The design for this 25,000 square foot CDC building divides the complex into smaller residential scale masses and forms that create spaces in scale and emotionally safe to the children, while providing rich and varied experiences and a contextual relationship with the surrounding residential neighborhood. The facility was designed with the ‘Reggio Emilia approach to child care, which focuses on the child’s connection with the environment and community. Another important goal was to create a safe and secure facility where the children’s experience is an extension of their home environment.
The building configuration and massing allow for cool prevailing summer breezes from the southwest and southeast while blocking the prevailing winter wind from the northwest. The interior and exterior spaces provide for learning through critical sensory experiences of touching, moving, listening, seeing and hearing. Different textures, visual elements, and flow patterns stimulate the children’s senses.

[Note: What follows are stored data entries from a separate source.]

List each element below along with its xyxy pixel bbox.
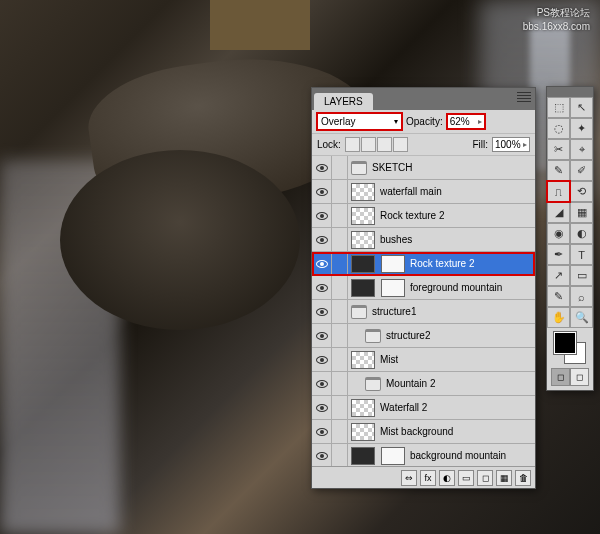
layer-row-rock-texture-2[interactable]: Rock texture 2 bbox=[312, 252, 535, 276]
visibility-toggle[interactable] bbox=[312, 396, 332, 420]
blend-mode-select[interactable]: Overlay bbox=[317, 113, 402, 130]
layer-row-background-mountain[interactable]: background mountain bbox=[312, 444, 535, 466]
standard-mode-button[interactable]: ◻ bbox=[551, 368, 570, 386]
toolbox[interactable]: ⬚↖◌✦✂⌖✎✐⎍⟲◢▦◉◐✒T↗▭✎⌕✋🔍 ◻ ◻ bbox=[546, 86, 594, 391]
layer-row-foreground-mountain[interactable]: foreground mountain bbox=[312, 276, 535, 300]
footer-button-6[interactable]: 🗑 bbox=[515, 470, 531, 486]
toolbox-header[interactable] bbox=[547, 87, 593, 97]
layers-list[interactable]: SKETCHwaterfall mainRock texture 2bushes… bbox=[312, 156, 535, 466]
layers-tab[interactable]: LAYERS bbox=[314, 93, 373, 110]
layer-row-sketch[interactable]: SKETCH bbox=[312, 156, 535, 180]
layer-row-waterfall-main[interactable]: waterfall main bbox=[312, 180, 535, 204]
move-tool[interactable]: ↖ bbox=[570, 97, 593, 118]
path-tool[interactable]: ↗ bbox=[547, 265, 570, 286]
foreground-background-colors[interactable] bbox=[554, 332, 586, 364]
link-cell[interactable] bbox=[332, 156, 348, 180]
link-cell[interactable] bbox=[332, 204, 348, 228]
blur-tool[interactable]: ◉ bbox=[547, 223, 570, 244]
visibility-toggle[interactable] bbox=[312, 324, 332, 348]
layer-thumbnail[interactable] bbox=[351, 255, 375, 273]
pen-tool[interactable]: ✒ bbox=[547, 244, 570, 265]
layer-row-structure2[interactable]: structure2 bbox=[312, 324, 535, 348]
layer-row-bushes[interactable]: bushes bbox=[312, 228, 535, 252]
layer-name[interactable]: foreground mountain bbox=[408, 282, 502, 293]
lock-position-icon[interactable] bbox=[377, 137, 392, 152]
visibility-toggle[interactable] bbox=[312, 252, 332, 276]
visibility-toggle[interactable] bbox=[312, 300, 332, 324]
layer-row-structure1[interactable]: structure1 bbox=[312, 300, 535, 324]
dodge-tool[interactable]: ◐ bbox=[570, 223, 593, 244]
zoom-tool[interactable]: 🔍 bbox=[570, 307, 593, 328]
link-cell[interactable] bbox=[332, 180, 348, 204]
lock-transparency-icon[interactable] bbox=[345, 137, 360, 152]
footer-button-5[interactable]: ▦ bbox=[496, 470, 512, 486]
visibility-toggle[interactable] bbox=[312, 276, 332, 300]
layer-row-rock-texture-2[interactable]: Rock texture 2 bbox=[312, 204, 535, 228]
lock-image-icon[interactable] bbox=[361, 137, 376, 152]
layer-thumbnail[interactable] bbox=[351, 231, 375, 249]
footer-button-1[interactable]: fx bbox=[420, 470, 436, 486]
layer-name[interactable]: structure1 bbox=[370, 306, 416, 317]
link-cell[interactable] bbox=[332, 348, 348, 372]
wand-tool[interactable]: ✦ bbox=[570, 118, 593, 139]
link-cell[interactable] bbox=[332, 228, 348, 252]
visibility-toggle[interactable] bbox=[312, 444, 332, 467]
lock-all-icon[interactable] bbox=[393, 137, 408, 152]
layer-mask-thumbnail[interactable] bbox=[381, 279, 405, 297]
layer-row-mist[interactable]: Mist bbox=[312, 348, 535, 372]
layer-name[interactable]: Mist background bbox=[378, 426, 453, 437]
gradient-tool[interactable]: ▦ bbox=[570, 202, 593, 223]
link-cell[interactable] bbox=[332, 300, 348, 324]
layer-row-mist-background[interactable]: Mist background bbox=[312, 420, 535, 444]
history-tool[interactable]: ⟲ bbox=[570, 181, 593, 202]
crop-tool[interactable]: ✂ bbox=[547, 139, 570, 160]
layer-thumbnail[interactable] bbox=[365, 329, 381, 343]
visibility-toggle[interactable] bbox=[312, 348, 332, 372]
layer-thumbnail[interactable] bbox=[351, 183, 375, 201]
layer-name[interactable]: SKETCH bbox=[370, 162, 413, 173]
visibility-toggle[interactable] bbox=[312, 228, 332, 252]
fill-input[interactable]: 100% bbox=[492, 137, 530, 152]
layer-thumbnail[interactable] bbox=[351, 447, 375, 465]
visibility-toggle[interactable] bbox=[312, 180, 332, 204]
layer-thumbnail[interactable] bbox=[351, 207, 375, 225]
link-cell[interactable] bbox=[332, 252, 348, 276]
panel-menu-icon[interactable] bbox=[517, 92, 531, 104]
layer-name[interactable]: waterfall main bbox=[378, 186, 442, 197]
layer-mask-thumbnail[interactable] bbox=[381, 447, 405, 465]
link-cell[interactable] bbox=[332, 324, 348, 348]
visibility-toggle[interactable] bbox=[312, 372, 332, 396]
layer-thumbnail[interactable] bbox=[351, 161, 367, 175]
visibility-toggle[interactable] bbox=[312, 204, 332, 228]
link-cell[interactable] bbox=[332, 420, 348, 444]
shape-tool[interactable]: ▭ bbox=[570, 265, 593, 286]
foreground-color[interactable] bbox=[554, 332, 576, 354]
layer-name[interactable]: Mist bbox=[378, 354, 398, 365]
eraser-tool[interactable]: ◢ bbox=[547, 202, 570, 223]
layer-name[interactable]: Mountain 2 bbox=[384, 378, 435, 389]
footer-button-2[interactable]: ◐ bbox=[439, 470, 455, 486]
layer-row-mountain-2[interactable]: Mountain 2 bbox=[312, 372, 535, 396]
type-tool[interactable]: T bbox=[570, 244, 593, 265]
layer-name[interactable]: Rock texture 2 bbox=[408, 258, 474, 269]
layer-thumbnail[interactable] bbox=[351, 351, 375, 369]
layer-name[interactable]: bushes bbox=[378, 234, 412, 245]
visibility-toggle[interactable] bbox=[312, 156, 332, 180]
layers-panel[interactable]: LAYERS Overlay Opacity: 62% Lock: Fill: … bbox=[311, 87, 536, 489]
layer-thumbnail[interactable] bbox=[351, 399, 375, 417]
layer-thumbnail[interactable] bbox=[365, 377, 381, 391]
opacity-input[interactable]: 62% bbox=[447, 114, 485, 129]
footer-button-0[interactable]: ⇔ bbox=[401, 470, 417, 486]
brush-tool[interactable]: ✐ bbox=[570, 160, 593, 181]
link-cell[interactable] bbox=[332, 372, 348, 396]
layer-thumbnail[interactable] bbox=[351, 305, 367, 319]
healing-tool[interactable]: ✎ bbox=[547, 160, 570, 181]
layer-name[interactable]: background mountain bbox=[408, 450, 506, 461]
slice-tool[interactable]: ⌖ bbox=[570, 139, 593, 160]
visibility-toggle[interactable] bbox=[312, 420, 332, 444]
eyedropper-tool[interactable]: ⌕ bbox=[570, 286, 593, 307]
layer-name[interactable]: Waterfall 2 bbox=[378, 402, 427, 413]
notes-tool[interactable]: ✎ bbox=[547, 286, 570, 307]
layer-row-waterfall-2[interactable]: Waterfall 2 bbox=[312, 396, 535, 420]
footer-button-3[interactable]: ▭ bbox=[458, 470, 474, 486]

A random pattern of three colors of shot-blast CMU creates visual interest and an almost childlike texture. The darker color precision CMU wainscot provides a smooth safe surface at the child’s level. Steel trellises provide a visual interest to the building while creating shadows on the ground where the children can experience the pattern. Masonry ‘chimneys’ and covered walkways with masonry columns provide visual layering to break down the building massing.
Sustainable design features were selected and used to reinforce the design goals. Floor to ceiling windows bring in an abundance of natural day-lighting creating a better learning environment while providing in indoor/outdoor feel and views/connection to the outdoors. Numerous windows sizes and shapes allow for varying angles of light to infiltrate the space. Operable windows provide natural ventilation and contribute to the thermal comfort for users and allowing them to control their environment.